* _TASK DIRECTIONS_
Reproduce the records precisely. Every line should be included.
────────
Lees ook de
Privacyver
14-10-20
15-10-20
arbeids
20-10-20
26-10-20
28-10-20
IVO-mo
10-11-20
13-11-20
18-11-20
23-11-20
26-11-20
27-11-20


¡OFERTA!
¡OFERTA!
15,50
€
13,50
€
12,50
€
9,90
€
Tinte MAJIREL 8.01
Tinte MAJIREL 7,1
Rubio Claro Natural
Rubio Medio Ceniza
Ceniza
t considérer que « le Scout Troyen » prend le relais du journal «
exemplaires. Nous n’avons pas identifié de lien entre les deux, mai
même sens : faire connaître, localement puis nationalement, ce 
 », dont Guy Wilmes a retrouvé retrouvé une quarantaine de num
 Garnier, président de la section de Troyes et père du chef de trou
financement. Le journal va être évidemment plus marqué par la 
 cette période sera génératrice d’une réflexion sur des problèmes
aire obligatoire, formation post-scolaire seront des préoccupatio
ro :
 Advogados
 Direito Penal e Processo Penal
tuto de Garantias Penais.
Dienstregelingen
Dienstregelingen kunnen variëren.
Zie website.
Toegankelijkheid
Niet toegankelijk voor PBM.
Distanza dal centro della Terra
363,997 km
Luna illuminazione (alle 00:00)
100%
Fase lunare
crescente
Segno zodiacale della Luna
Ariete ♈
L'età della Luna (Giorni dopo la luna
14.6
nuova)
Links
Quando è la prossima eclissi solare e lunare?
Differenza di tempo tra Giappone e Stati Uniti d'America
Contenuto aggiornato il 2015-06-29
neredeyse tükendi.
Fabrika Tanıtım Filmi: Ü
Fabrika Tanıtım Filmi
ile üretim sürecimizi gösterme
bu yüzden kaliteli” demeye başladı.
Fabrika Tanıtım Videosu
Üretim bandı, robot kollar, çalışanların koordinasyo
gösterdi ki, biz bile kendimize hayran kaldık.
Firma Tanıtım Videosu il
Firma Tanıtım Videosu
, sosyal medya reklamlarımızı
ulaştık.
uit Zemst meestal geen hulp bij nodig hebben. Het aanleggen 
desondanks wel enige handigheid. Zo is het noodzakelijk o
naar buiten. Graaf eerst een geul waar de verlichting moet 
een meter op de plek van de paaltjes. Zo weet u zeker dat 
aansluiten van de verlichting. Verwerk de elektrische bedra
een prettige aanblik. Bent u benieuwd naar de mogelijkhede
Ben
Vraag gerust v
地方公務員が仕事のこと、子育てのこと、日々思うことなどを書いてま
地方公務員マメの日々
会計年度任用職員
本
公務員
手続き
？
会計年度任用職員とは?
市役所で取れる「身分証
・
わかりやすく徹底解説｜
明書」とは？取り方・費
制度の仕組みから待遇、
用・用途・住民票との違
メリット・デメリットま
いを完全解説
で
────────
* _RESPONSE TO THIS TASK_
Lees ook de
Privacyver
14-10-20
15-10-20
arbeids
20-10-20
26-10-20
28-10-20
IVO-mo
10-11-20
13-11-20
18-11-20
23-11-20
26-11-20
27-11-20


¡OFERTA!
¡OFERTA!
15,50
€
13,50
€
12,50
€
9,90
€
Tinte MAJIREL 8.01
Tinte MAJIREL 7,1
Rubio Claro Natural
Rubio Medio Ceniza
Ceniza
t considérer que « le Scout Troyen » prend le relais du journal «
exemplaires. Nous n’avons pas identifié de lien entre les deux, mai
même sens : faire connaître, localement puis nationalement, ce 
 », dont Guy Wilmes a retrouvé retrouvé une quarantaine de num
 Garnier, président de la section de Troyes et père du chef de trou
financement. Le journal va être évidemment plus marqué par la 
 cette période sera génératrice d’une réflexion sur des problèmes
aire obligatoire, formation post-scolaire seront des préoccupatio
ro :
 Advogados
 Direito Penal e Processo Penal
tuto de Garantias Penais.
Dienstregelingen
Dienstregelingen kunnen variëren.
Zie website.
Toegankelijkheid
Niet toegankelijk voor PBM.
Distanza dal centro della Terra
363,997 km
Luna illuminazione (alle 00:00)
100%
Fase lunare
crescente
Segno zodiacale della Luna
Ariete ♈
L'età della Luna (Giorni dopo la luna
14.6
nuova)
Links
Quando è la prossima eclissi solare e lunare?
Differenza di tempo tra Giappone e Stati Uniti d'America
Contenuto aggiornato il 2015-06-29
neredeyse tükendi.
Fabrika Tanıtım Filmi: Ü
Fabrika Tanıtım Filmi
ile üretim sürecimizi gösterme
bu yüzden kaliteli” demeye başladı.
Fabrika Tanıtım Videosu
Üretim bandı, robot kollar, çalışanların koordinasyo
gösterdi ki, biz bile kendimize hayran kaldık.
Firma Tanıtım Videosu il
Firma Tanıtım Videosu
, sosyal medya reklamlarımızı
ulaştık.
uit Zemst meestal geen hulp bij nodig hebben. Het aanleggen 
desondanks wel enige handigheid. Zo is het noodzakelijk o
naar buiten. Graaf eerst een geul waar de verlichting moet 
een meter op de plek van de paaltjes. Zo weet u zeker dat 
aansluiten van de verlichting. Verwerk de elektrische bedra
een prettige aanblik. Bent u benieuwd naar de mogelijkhede
Ben
Vraag gerust v
地方公務員が仕事のこと、子育てのこと、日々思うことなどを書いてま
地方公務員マメの日々
会計年度任用職員
本
公務員
手続き
？
会計年度任用職員とは?
市役所で取れる「身分証
・
わかりやすく徹底解説｜
明書」とは？取り方・費
制度の仕組みから待遇、
用・用途・住民票との違
メリット・デメリットま
いを完全解説
で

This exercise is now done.